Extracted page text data
--------------------

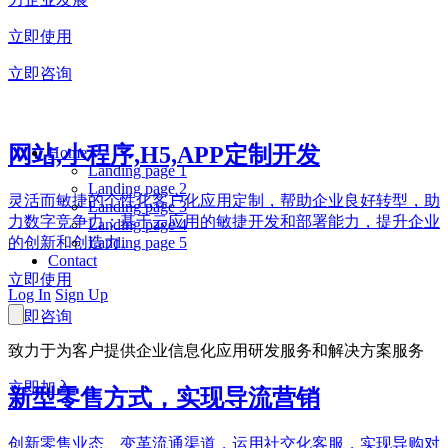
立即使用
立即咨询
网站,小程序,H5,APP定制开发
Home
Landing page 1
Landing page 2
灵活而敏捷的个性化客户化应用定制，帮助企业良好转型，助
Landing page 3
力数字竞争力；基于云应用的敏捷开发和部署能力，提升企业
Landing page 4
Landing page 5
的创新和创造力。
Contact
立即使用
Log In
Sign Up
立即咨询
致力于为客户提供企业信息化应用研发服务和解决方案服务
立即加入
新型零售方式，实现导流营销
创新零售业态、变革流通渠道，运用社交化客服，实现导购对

--------------------

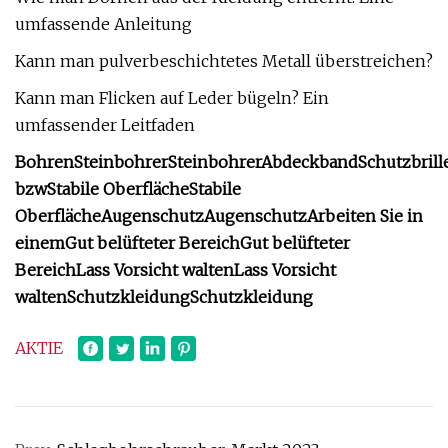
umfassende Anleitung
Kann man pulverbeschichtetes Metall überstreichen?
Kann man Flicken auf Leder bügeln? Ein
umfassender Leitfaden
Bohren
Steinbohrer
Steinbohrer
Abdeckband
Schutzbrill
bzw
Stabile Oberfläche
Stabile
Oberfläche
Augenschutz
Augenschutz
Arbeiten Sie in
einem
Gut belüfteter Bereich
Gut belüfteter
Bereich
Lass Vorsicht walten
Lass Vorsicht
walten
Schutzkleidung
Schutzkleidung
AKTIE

--------------------

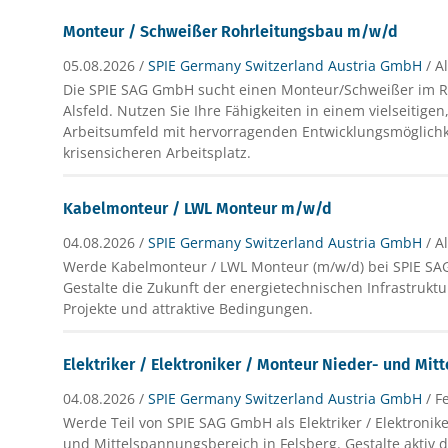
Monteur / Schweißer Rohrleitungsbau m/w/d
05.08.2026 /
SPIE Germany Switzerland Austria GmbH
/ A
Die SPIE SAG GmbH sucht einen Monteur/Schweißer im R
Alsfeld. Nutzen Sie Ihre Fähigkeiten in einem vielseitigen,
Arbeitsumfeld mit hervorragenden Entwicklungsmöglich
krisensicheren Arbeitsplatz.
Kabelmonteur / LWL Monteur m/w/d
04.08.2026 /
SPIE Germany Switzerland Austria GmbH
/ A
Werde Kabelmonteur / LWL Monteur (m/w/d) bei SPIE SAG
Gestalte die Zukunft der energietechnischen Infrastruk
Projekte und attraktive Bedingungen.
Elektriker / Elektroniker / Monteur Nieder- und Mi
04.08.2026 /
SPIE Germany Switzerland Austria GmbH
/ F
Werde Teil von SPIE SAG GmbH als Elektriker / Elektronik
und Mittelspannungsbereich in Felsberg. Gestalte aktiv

--------------------

- DIRECTIONS FOR THIS TASK: Across the data, pull every line containing the string "Lass".

- COMPLETED EXERCISE:
Lass Vorsicht walten
Lass Vorsicht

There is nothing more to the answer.